Transcript: Testimony of Dr. Adriana Kugler on the impacts of immigration on the U.S. economy at the Joint Economic Committee hearing on May 7, 2013

Partial transcript of the testimony of Dr. Adriana D. Kugler, Professor at Georgetown University and Chief Economist of the U.S. Department of Labor in 2011 and 2012, on the impacts of immigration on the U.S. economy. The Joint Economic Committee hearing was held on May 7, 2013:

…As we know, over generations the strength and the dynamism of the U.S. economy has relied on many new incoming generations of immigrants and today it’s no different. Immigrants continue to contribute to the U.S. economy as entrepreneurs, as job creators, as workers, as innovators, as consumers, and as taxpayers.

So, for example, we know that immigrants tend to be highly entrepreneurial even compared to their co-nationals and compatriots. We know that immigrants are over-represented among new business owners. They make up only 13% of the population but 17% of new business owners. They’re twice as likely to generate new businesses. They’re more likely to be self-employed than the native-born. And they’re twice as likely to also generate experts. They’re more likely to contribute and have higher levels of start-up capitals. And they’re more likely to create jobs also for U.S. workers.

In fact, we know, for example, that new business owners and small business owners who are immigrants generate 5 million jobs in total in the U.S. So this is very important.

Immigrants, however, are not only job creators and business owners but they are providers labor – important providers of labor.

For example, we know that one in seven U.S. workers are immigrants today, and U.S. workers – and this goes back to what Sen. Brady pointed out – they fill important skill gaps; they fill important skill gaps often at the high end of the skill distribution but also at the low end of the skill distribution.

In fact, the skills that immigrants have are very different from those that natives have. Immigrants are over-represented at the very, very high end of the skill distribution. We know that although immigrants are 13% of the population and 16% of the labor force, 24% of U.S. scientists and 47% of engineers are immigrants. So this is very important. These immigrants are twice as likely to patent. These immigrants are much more likely to engage in mathematical and computer occupations.

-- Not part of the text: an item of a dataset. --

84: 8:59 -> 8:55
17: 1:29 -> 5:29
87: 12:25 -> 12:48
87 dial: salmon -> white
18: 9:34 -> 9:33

And at the very low end, immigrants also fill an important gap. We know that the foreign-born are much more likely to have less than a high school degree – 25.5% of them compared to 5.3% of the native-born. And this means that they also fill important gaps; they do very different jobs from the jobs that are done by the native born. In fact, they’re much more likely to occupy jobs in production, in transportation, in construction, in maintenance occupations, and in service occupations.

But for example, in agriculture alone, most of the laborers are immigrants; 72% of agricultural workers are foreign-born which makes you wonder how the agricultural sector would even work if these immigrants were not here to provide labor in those sort of jobs.

Now, some people worry that immigrants take jobs away from the U.S.-born, from native-born Americans, and they worry that they’re going to be displacing these workers; they’re going to have negative, adverse effects on their wages.

In fact, we find generally in the literature that the impacts in negative – any negative impacts that immigrants tend to have on the earning on the native-born are not found. The estimates tend to hover around zero. And in fact, the very recent studies that have been done on this topic, which are very thorough studies and which take account of the complementaries that I just talked about, tend to find that, if anything, immigrants tend to have positive impacts on the native-born and, in particular, on high-skill native-born Americans.

So, in fact, a study by [incomprehensible audio]…finds that increased immigration between 1990 and 2006 increased the earnings of the native-born by about 1%. In my own work, I find something very similar. I find that even among immigrants and native-born who are likely to do the same jobs, a 10% increase in Latino immigration tends to increase the earnings of the native-born – high school native-born Hispanics by about 1%.

All of this means that they’re more job creators. They’re people who are getting employed. They also are consumers in our economy, and immigrants, in fact, have a very high purchasing power. Among Hispanics, among Asians purchasing power reach $1 trillion and $500 billion, respectively, in 2010. This is money that ripples through the economy, and this is money that benefits all of us.

So any danger that we may be actually taking jobs away from U.S. workers seems to be unfounded on many ends.